The main contributions of our work can be summarized as follows:
  • We present RMP, a robust multi-modal perception framework designed to address missing-modality scenarios.
  • We design a missing feature reconstruction mechanism that exploits intra-modal feature correlations to recover missing camera representations, thereby alleviating performance degradation. Furthermore, we introduce a cross-modal adaptive fusion strategy that learns adjustable weights to fuse image and LiDAR features, improving the efficiency and reliability of cross-modal information interaction.
  • Experiments on nuScenes [17] show SOTA-level performance and strong robustness under various camera view missing conditions.

2. Related Work

2.1. Single-Modal Perception

Methods of single-modal perception mainly rely on information from visual images or LiDAR points to enable edge devices to perceive and understand the driving environment [18]. LiDAR-based approaches exploit accurate 3D geometric structures to achieve high-precision scene perception. For instance, PointNet [19] and its variants design networks that operate on point cloud inputs while preserving their spatial structures. VoxelNet [20] introduces a trainable end-to-end framework that converts irregular point sets to regular voxel grids, enabling 3D convolutions to effectively learn features. Although LiDAR-based methods exhibit strong robustness against illumination and weather variations, they often lack the ability to capture rich semantic and texture information [21]. In contrast, camera-based approaches rely on image data with abundant texture details to achieve fine-grained recognition of scene appearance and object categories. For example, PRET [22] integrates 2D visual features with 3D spatial coordinates to generate position-aware representations, facilitating the detection of 3D objects. However, since cameras are highly sensitive to illumination changes and occlusions, the performance of such methods tends to degrade under complex environmental conditions. In summary, single-modal perception approaches are inherently limited by the weaknesses of individual sensors and struggle to maintain completeness under challenging autonomous driving environments.
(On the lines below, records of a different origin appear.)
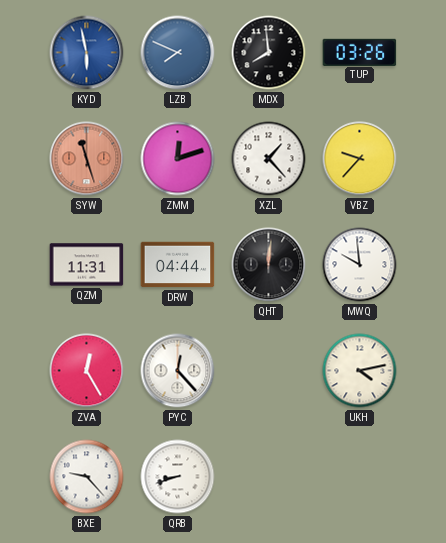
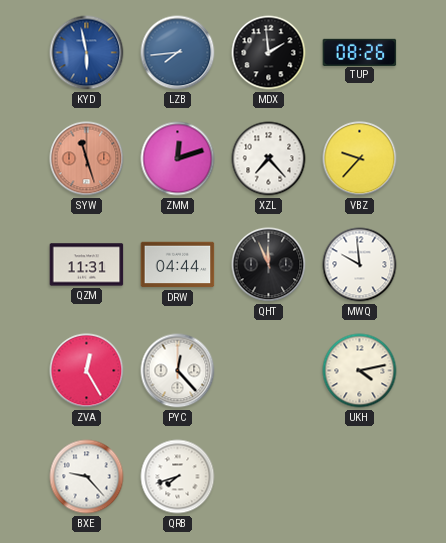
LZB: 7:49 -> 7:44
MDX: 7:59 -> 1:59
TUP: 03:26 -> 08:26
XZL: 1:23 -> 7:23
QHT: 12:01 -> 11:56
QRB: 8:42 -> 7:42
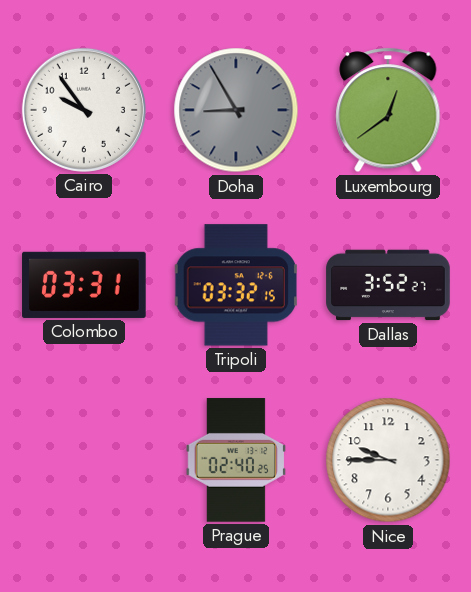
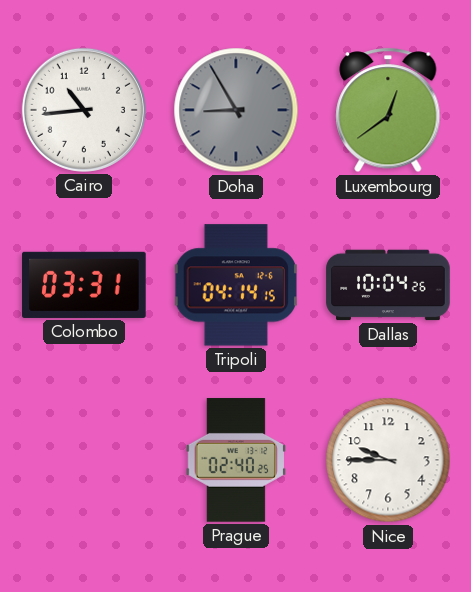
Cairo: 9:54 -> 10:44
Tripoli: 03:32 -> 04:14
Dallas: 3:52 -> 10:04
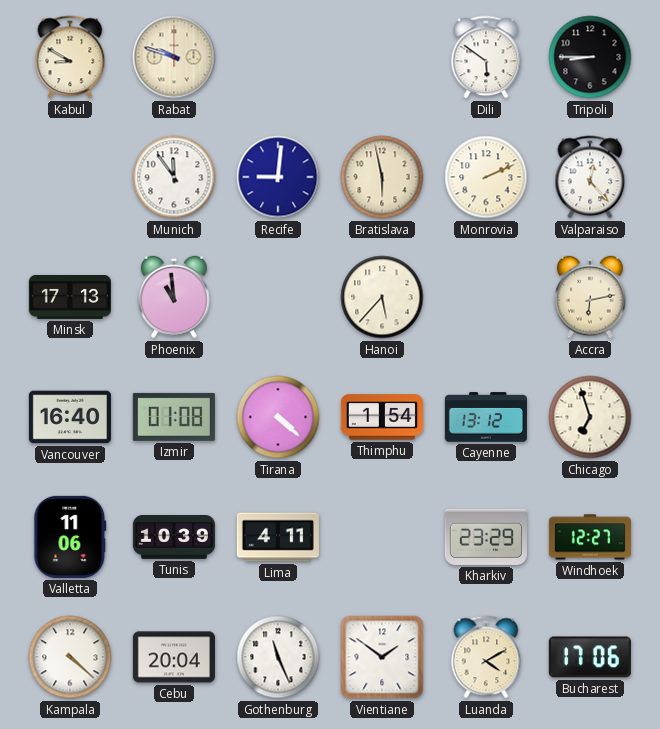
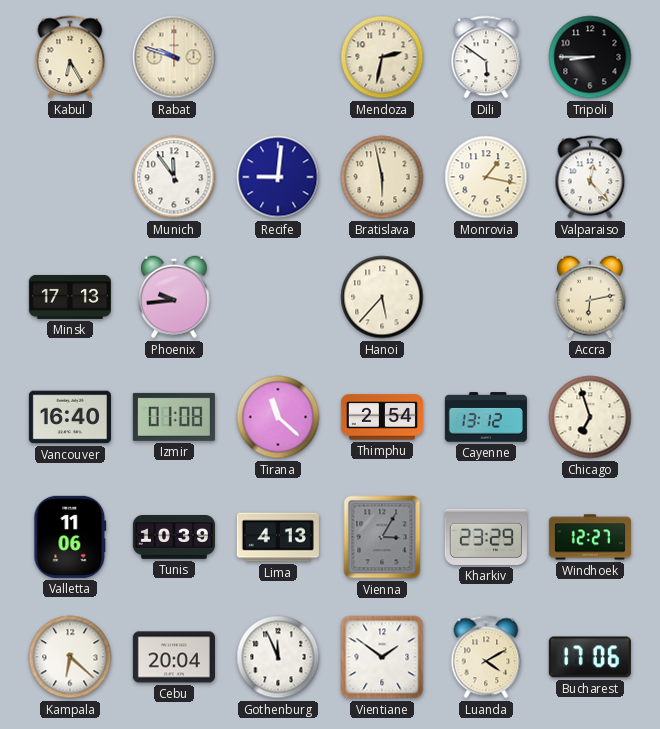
Kabul: 8:50 -> 6:25
Mendoza: none -> 2:32
Monrovia: 2:11 -> 1:17
Phoenix: 10:59 -> 9:44
Tirana: 4:22 -> 11:22
Thimphu: 1:54 -> 2:54
Lima: 4:11 -> 4:13
Vienna: none -> 3:05
Kampala: 4:22 -> 6:22
Gothenburg: 11:26 -> 11:56
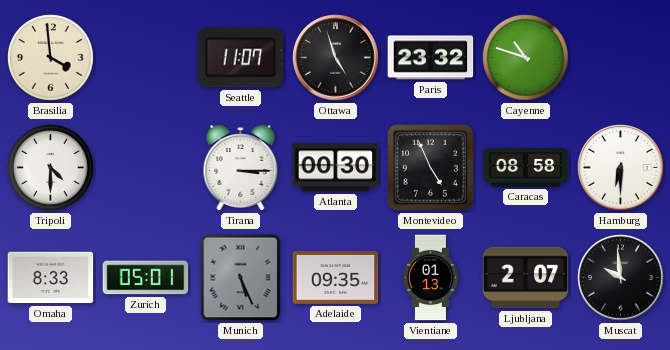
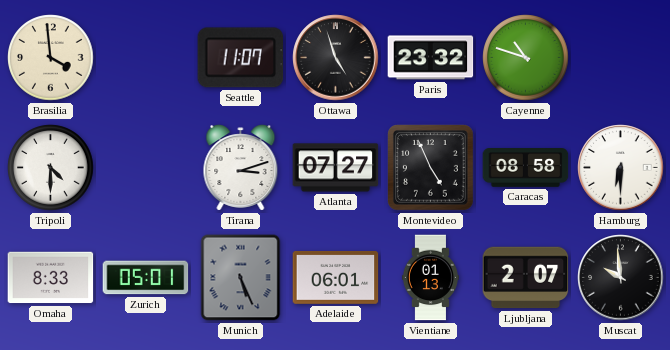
Tirana: 3:15 -> 3:12
Atlanta: 00:30 -> 07:27
Adelaide: 09:35 -> 06:01
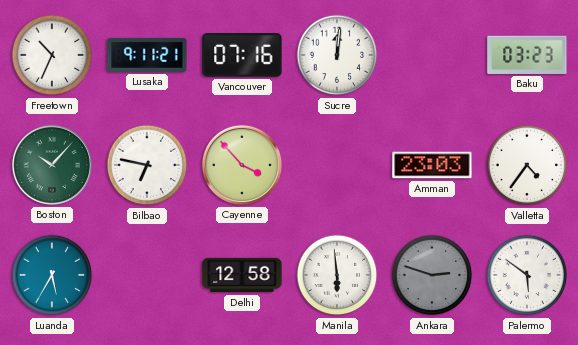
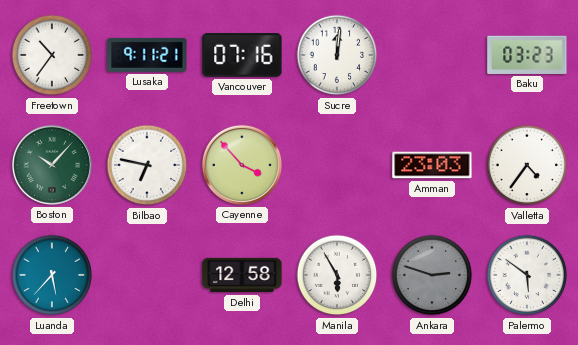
Freetown: 10:34 -> 10:36
Luanda: 5:35 -> 5:37
Manila: 5:59 -> 5:55
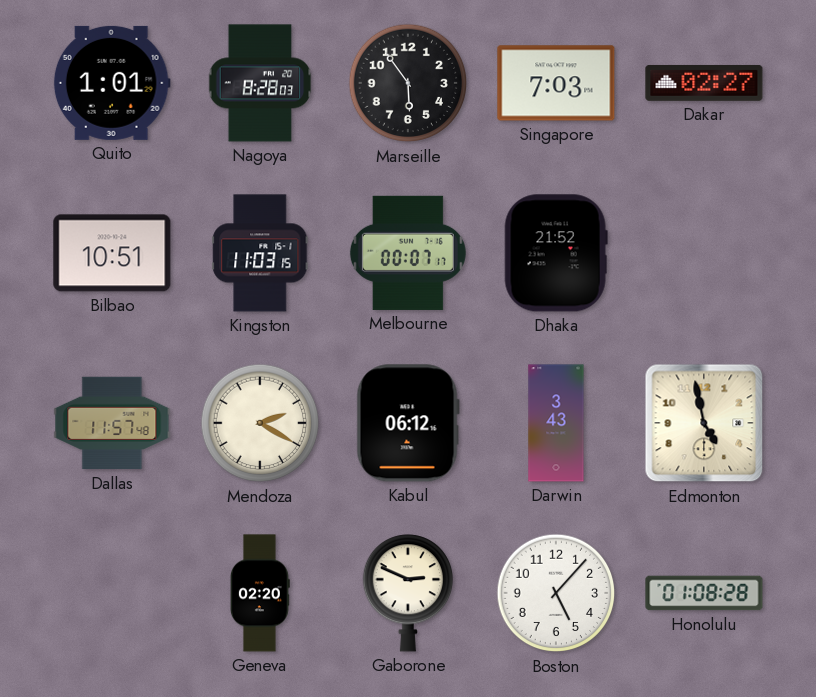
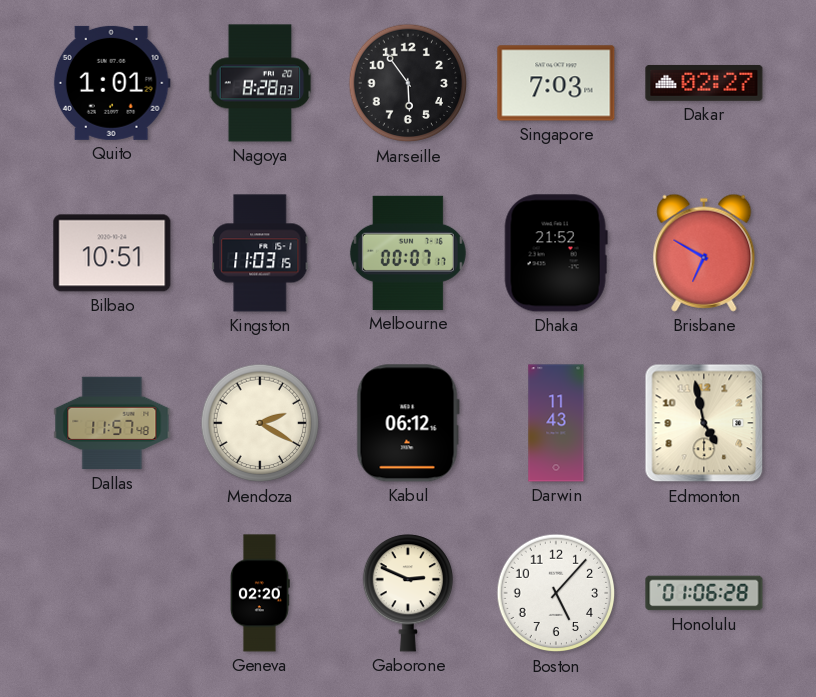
Brisbane: none -> 6:50
Darwin: 3:43 -> 11:43
Honolulu: 01:08 -> 01:06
2.2. Multi-Modal Perception

To better leverage the unique strengths provided by various sensing modalities, an increasing number of studies have focused on multi-modal perception in autonomous driving [10]. According to the stage of information interaction, existing fusion methods are typically divided into early fusion, middle fusion, and late fusion. In early fusion, raw data from different modalities are first projected into a unified coordinate system before feature extraction. For example, AutoAlignV2 [13] introduces a deformable feature aggregation module that enables the model to adaptively align LiDAR points with image pixels according to the geometric structure of the scene. Middle fusion approaches, on the other hand, perform modality-specific feature encoding followed by feature-level integration. BEVFusion [23] maps the outputs of different sensors into a shared BEV (Bird’s-Eye-View) representation space, allowing joint cross-modal encoding and spatially consistent fusion. In late fusion, the integration occurs at the decision level, where the emphasis lies in ensuring consistency across the outputs of different modality-specific detectors. SparseFusion [24] aggregates the detection outputs from LiDAR and camera modalities as candidate points and performs decision-level fusion, achieving efficient and complementary multi-sensor integration. Although multi-modal fusion has significantly improved perception accuracy and environmental understanding, its performance still deteriorates when partial sensor data are missing. This remains one of the major bottlenecks for deploying multi-modal perception systems in real-world autonomous driving scenarios. In addition, the works on wireless imaging by channel state information using ray tracing for next-generation 6G offer promising non-visual cues that remain robust under darkness or fog, potentially serving as complementary modalities for future multi-modal perception frameworks.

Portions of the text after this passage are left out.